Technically yes. Operationally no. The right pattern is one process per container, with a shared network namespace if the processes need to talk to each other. Running multiple processes in a single container makes health checks ambiguous, log aggregation harder, and rolling restarts impossible.

How do I update a running container?

Pull the new image, stop the old container, start a new container from the new image. The pattern:

docker pull registry.example.com/myorg/myapp:1.0.1
docker stop myapp
docker rm myapp
docker run -d --name myapp [same flags as before] registry.example.com/myorg/myapp:1.0.1

Most managed platforms handle this with a rolling deploy: they start the new container, wait for the health check to pass, then stop the old one. For a single-host setup, a small downtime window is acceptable. For zero-downtime, a load balancer and two containers are the right pattern.

How do I roll back a bad deploy?

Redeploy the previous image tag:

docker pull registry.example.com/myorg/myapp:1.0.0
docker stop myapp
docker rm myapp
docker run -d --name myapp [same flags] registry.example.com/myorg/myapp:1.0.0

This is why the two-tag pattern (semver + git SHA) matters. The rollback is one command, and the previous version is guaranteed to be in the registry. Without a pinned tag, the rollback is “find the old image somewhere,” which is the worst kind of incident.

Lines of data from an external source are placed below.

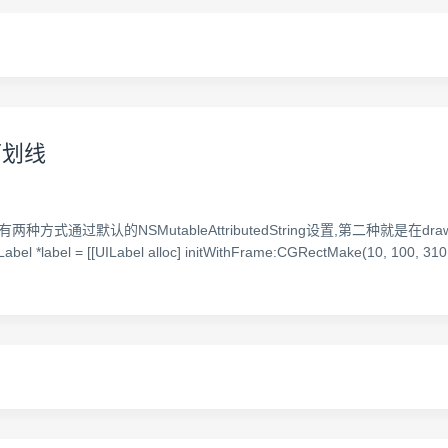
加下划线
有两种方式通过默认的NSMutableAttributedString设置,第二种就是
 [[UILabel alloc] initWithFrame:CGRectMake(10, 100, 310, 50)]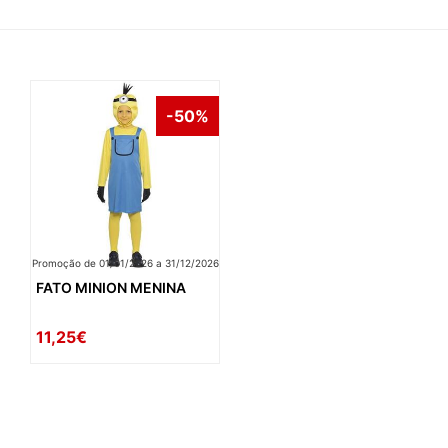
-50%
Promoção de 01/01/2026 a 31/12/2026
FATO MINION MENINA
11,25€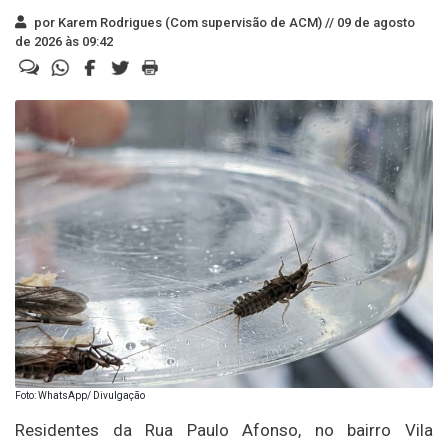
por Karem Rodrigues (Com supervisão de ACM) //
09 de agosto
de 2026 às 09:42
Foto: WhatsApp/ Divulgação
Residentes da Rua Paulo Afonso, no bairro Vila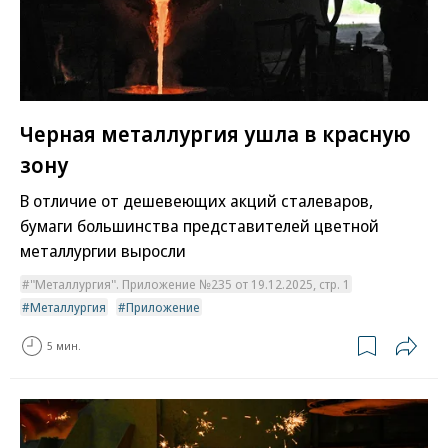
Черная металлургия ушла в красную
зону
В отличие от дешевеющих акций сталеваров,
бумаги большинства представителей цветной
металлургии выросли
"Металлургия". Приложение №235 от 19.12.2025, стр. 1
Металлургия
Приложение
5 мин.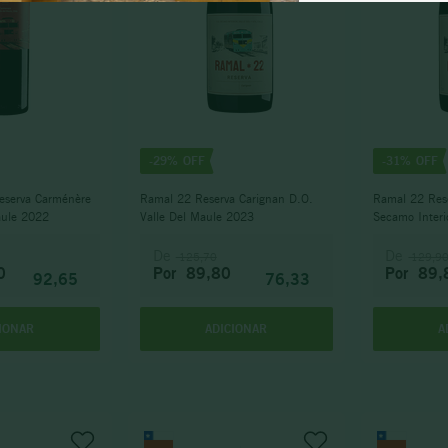
território
-
29%
-
31%
eserva Carménère
Ramal 22 Reserva Carignan D.O.
Ramal 22 Rese
aule 2022
Valle Del Maule 2023
Secamo Interio
2023
De
De
125,70
129,9
0
Por
89,80
Por
89,
92,65
76,33
IONAR
ADICIONAR
A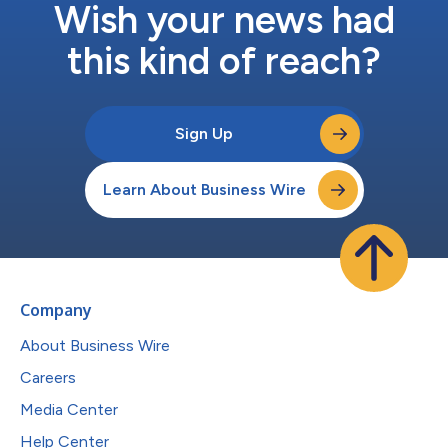
Wish your news had
this kind of reach?
Sign Up
Learn About Business Wire
Company
About Business Wire
Careers
Media Center
Help Center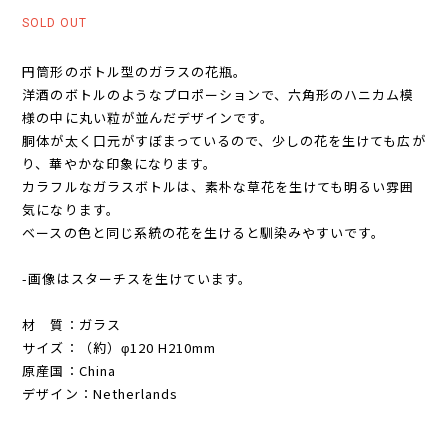
SOLD OUT
円筒形のボトル型のガラスの花瓶。
洋酒のボトルのようなプロポーションで、六角形のハニカム模
様の中に丸い粒が並んだデザインです。
胴体が太く口元がすぼまっているので、少しの花を生けても広が
り、華やかな印象になります。
カラフルなガラスボトルは、素朴な草花を生けても明るい雰囲
気になります。
ベースの色と同じ系統の花を生けると馴染みやすいです。
-画像はスターチスを生けています。
材 質：ガラス
サイズ：（約）φ120 H210mm
原産国：China
デザイン：Netherlands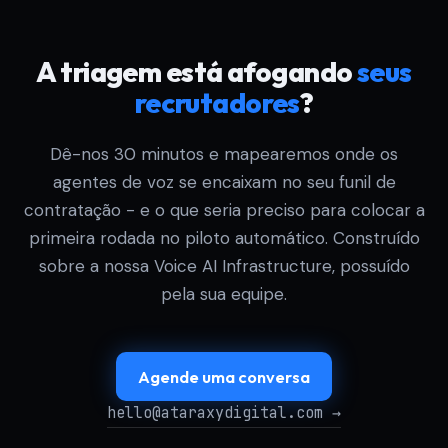
A triagem está afogando
seus
recrutadores
?
Dê-nos 30 minutos e mapearemos onde os
agentes de voz se encaixam no seu funil de
contratação - e o que seria preciso para colocar a
primeira rodada no piloto automático. Construído
sobre a nossa Voice AI Infrastructure, possuído
pela sua equipe.
Agende uma conversa
hello@ataraxydigital.com →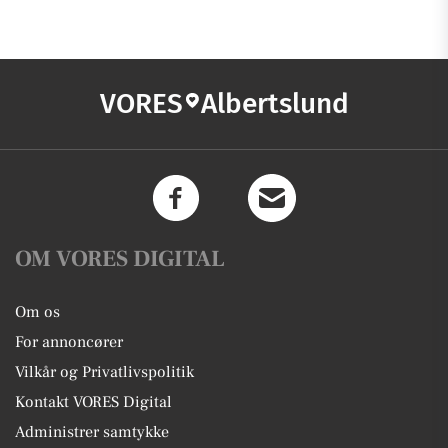
VORES
Albertslund
OM VORES DIGITAL
Om os
For annoncører
Vilkår og Privatlivspolitik
Kontakt VORES Digital
Administrer samtykke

What is the smallest base image I should use?

For most services, python:3.12-slim or node:20-slim is the right default. Alpine is smaller but has more compatibility surprises (musl vs glibc, missing compiler toolchain). Distroless is even smaller but harder to debug. The “smallest possible” image is usually a worse trade-off than it looks.

Should I use Docker for a simple static site?

Probably not. A static site has no runtime, no process, no environment variables. The deploy is “upload the files to a CDN.” A Docker container is overhead. The right pattern is a static site on a CDN (Cloudflare, Fastly, Vercel) with a serverless function for the parts that need server-side code.

How do I handle logs in production?

Write to stdout. Docker captures stdout, and the platform’s log aggregation picks it up from there. Writing to a file inside the container is the wrong pattern: the file is lost on container restart, and the platform cannot see it. For Python, set PYTHONUNBUFFERED=1 and use a structured logger that writes to stdout. For Node, the same pattern with console.log or a logger like pino.

How do I deploy a Docker image without Docker installed?

Use a managed platform. The platform builds the image from a Dockerfile, runs the container, and exposes the logs. You do not need Docker on your local machine. The Dockerfile is the contract; the platform handles the rest.